Wednesday, 29 April 2015

Kristiansand Domkirke church


The Kristiansand Cathedral has existed since the 1800's and the church as it is today, is the fourth version. The first version was a small wooden local church, second was a Cathedral in wood and third was a stone cathedral which burned down in 1880. This was eventually replaced with the current version.
The top of the spire of the church from the ground up is 70 metres high which is the same length of the church overall. 
The church gardens have flowers that are regularly attended to from roughly April until October.
The church was designed by German architect, Henrik Thrap-Meyer who also designed the Lillesand and Grimstad churches as well as Victoria terrasse in Oslo.
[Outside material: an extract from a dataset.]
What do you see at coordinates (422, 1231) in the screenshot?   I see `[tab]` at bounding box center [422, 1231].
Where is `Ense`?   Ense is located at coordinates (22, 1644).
During World War 2, the top spire was blown up by a stray cannon round and it is rumoured that the original one is located in someone’s backyard here in Kristiansand.
The church is very solidly built, all of the windows frames and intact and nothing has bent or swayed over the years. The windows are actually due to be replaced and the new ones are ready to be put in. Today, the church has 230 steps from the bottom to the top of the spire. 
The church is actually built on sand, wet sand. So as long as the water table stays at it is, the church will have no problems. If it rises, then there will be water in the basement, but if it dries, then cracks and movement will start to appear. However, the same goes for most of Kristiansand, so the church is not alone.
The bells are all set on electric timers and the bells can be rung manually. There are 36 bells all of which are connected electronically to a computer and an organ.
I always felt intrigued by the size of the church, so one day I ventured in there and asked if I could take some pictures. I met the organ player Andrew Wilder who offered to take me to the top spire to overlook the city. Of course I could not refuse such an invitation.
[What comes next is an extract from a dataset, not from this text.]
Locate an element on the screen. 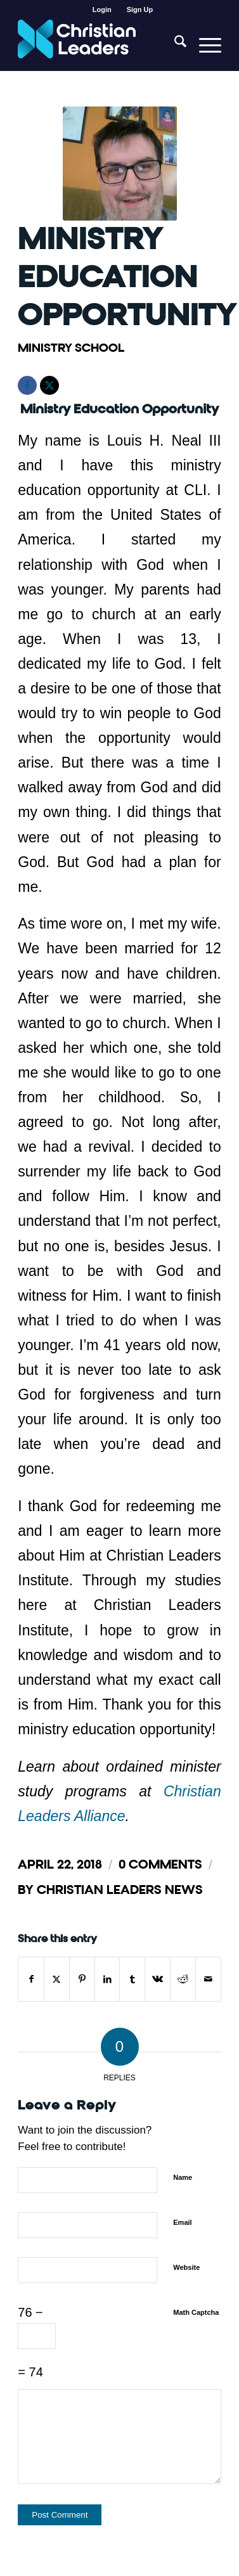 This screenshot has height=2576, width=239. Name is located at coordinates (182, 2177).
As we walked up the 230 steps to the top, I could not help but wonder what it was like back in the 1800s. My guess, is that it was no different. The wood has been kept in perfect condition because it is regularly treated with copper sulphate to prevent rotting and fungus. You can smell it as you wander up the steps.

Andrew:
I am from Britain, but have lived in Norway since 1984. I am an organ player which brought me and my wife and two kids to Norway looking for an organ playing job. I have lived in Arendal and Tønsberg and eventually came to Kristiansand in 1996. I am a full time employed organ player and there is also another part time organ player here at the church.
A little less than two years ago, we replaced the old organ that was here. It was awful to play and actually put me in hospital a few times. I had two operations on each wrist and two artificial discs in my neck from having pounded this old beast of an organ which did not really give any musical results. We had no choice though, we had to use it.
I did not know it was the organ doing damage to my body until my physiotherapist told me I need to stop playing the organ because it was slowly killing me!

The local government then closed off the organ which was eventually replaced by a 12 million kroner organ which is a pleasure to play.
We have special half hour promenade concert for the visitors from the cruise ships.
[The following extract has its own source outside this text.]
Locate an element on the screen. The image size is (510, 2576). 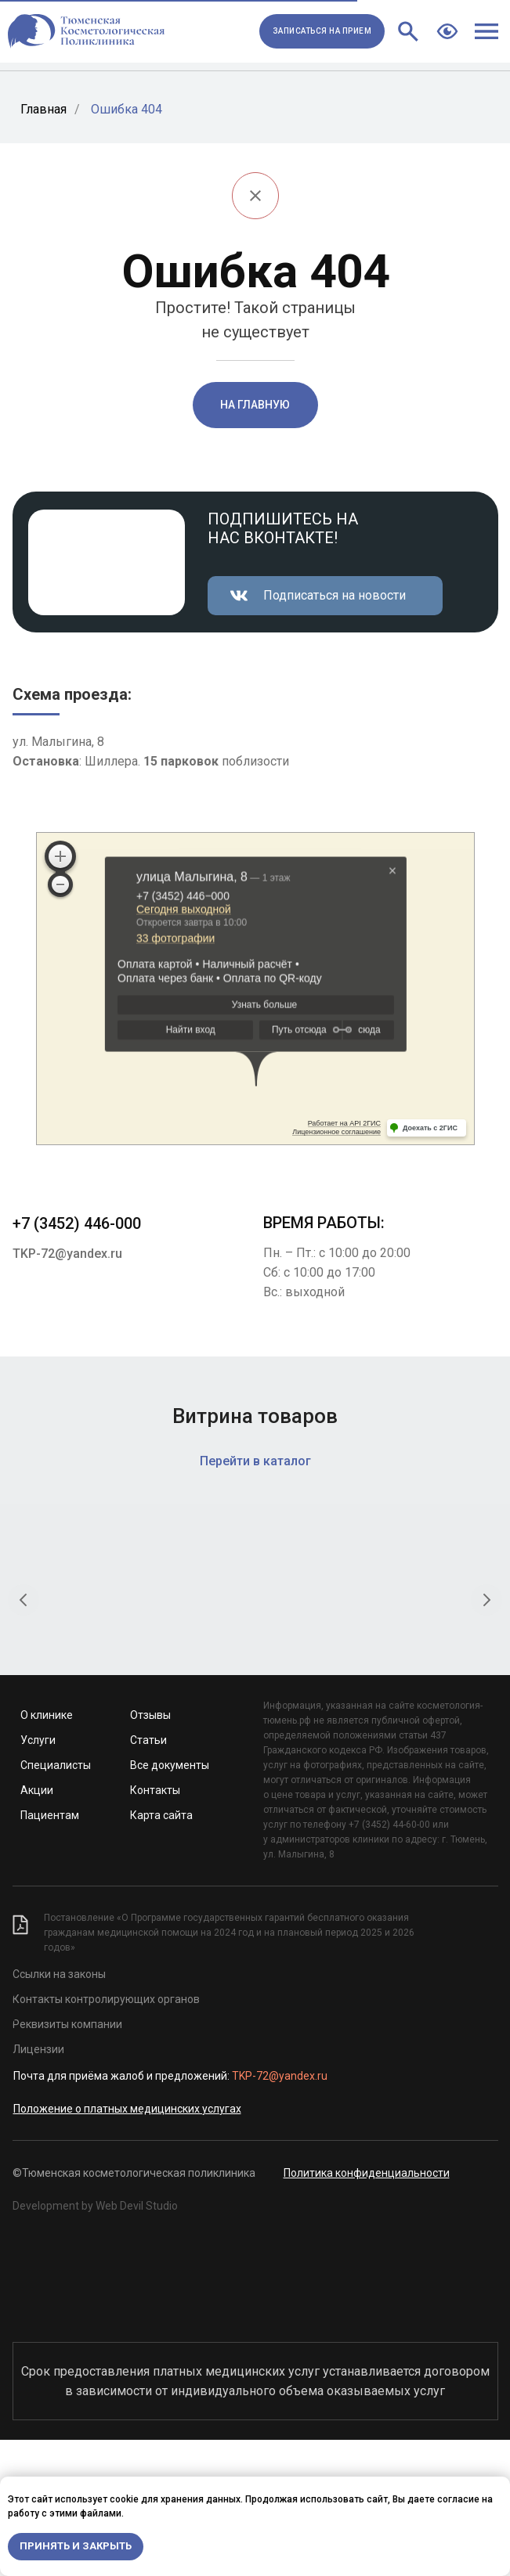 Отзывы is located at coordinates (150, 1851).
Whenever there is a British ship that docks in Kristiansand, I ask them if they would like to sing a psalm, something like “Guide Me, O Thou Great Jehovah”. Some of the ships even have a choir on board who rehearse a song before they arrive here at the church.
We get visitors from all over the world – Spanish, Italians, French, Germans, Americans, Australians, it is wonderful to meet so many people from different cultures.

The Kristiansand church is open to the public from Monday to Friday from 1100 to 1400. 
Part of the interview was posted on the Humans of Kristiansand website.